Late this evening and before watching Goodbye Angelica (see next post), I’d had a painting session.  I think it lasted about an hour before I felt a bit of pain behind my eyes and had to close up shop for the night.  I painted, or sculpted – it’s really both, but heard someone compare it to paper maché and I get that now – a head.  I’m not sure what to  call that now.  If it were a painting or a drawing, I’d simply call it a portrait, and as a sculpture, it didn’t entirely make up enough anatomy to qualify as a bust (I stopped at the neck).  It was really interesting, calling on both my painting and sculpting skills at once.  It was awkward in the way that anything is when it’s new, but it felt very fluid and natural.  I know my way around the controller buttons and menus with some greater ease now, skipping quickly between the brush, selection and eraser tools and the ever-handy undo as I would in Photoshop.  So I was able to devote more focus to the object itself as I made it appear before me. 

This time I used an ellipse guide to build out the foundation of the head, and found this really helped in starting out with a sense of structure.  Once I had a base I knew what to do with it instinctually and this eased the pressure.  I used the ellipse guide again to paint out an eyeball, then duplicated it and inserted it into the head just as I would have done with clay.  It makes me think that it would be really interesting to have both a painter and a sculptor on my research team as both skillsets are equally called on. 

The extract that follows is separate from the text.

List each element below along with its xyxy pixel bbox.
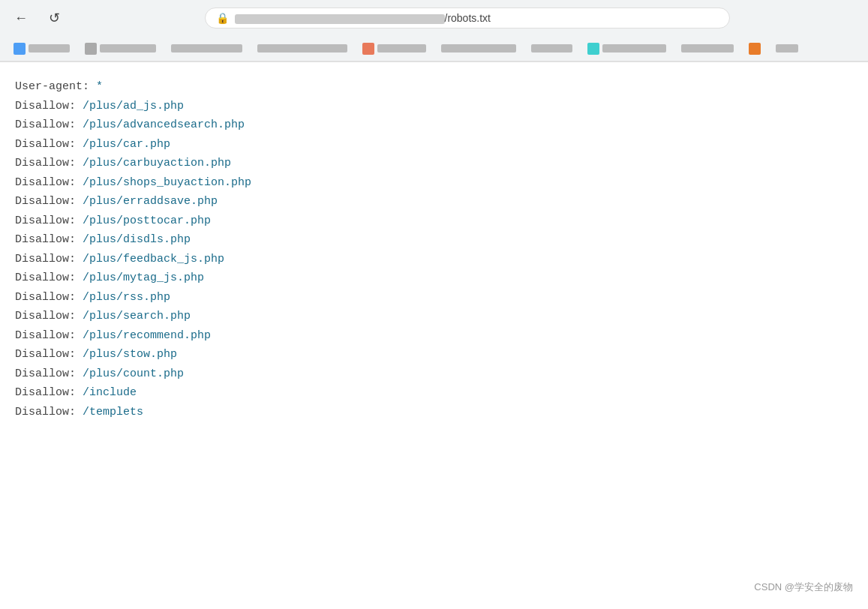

I did find it was a little hard to figure out what to do about shifting colour values.  I was using the oil brush and true to the medium, the angle of brush application influenced the value of light on the resulting stroke.  So I was trying to work with that, careening my arm around at funny angles trying to control the light and shadow according to the global light source.  It didn’t seem to make sense to go in with lighter and darker values of the colour to describe the transition from light to mid-tone to shadow as I would when painting.   I’m going to add that now to a list of questions I’m left with after that session, just to take note for later:

– How to paint in value transitions using tonal shifts?
How to get a plane guide (doesn’t appear in the guid menu)
Resolved (22-07-20): Just use a cube grid and draw on one side of it.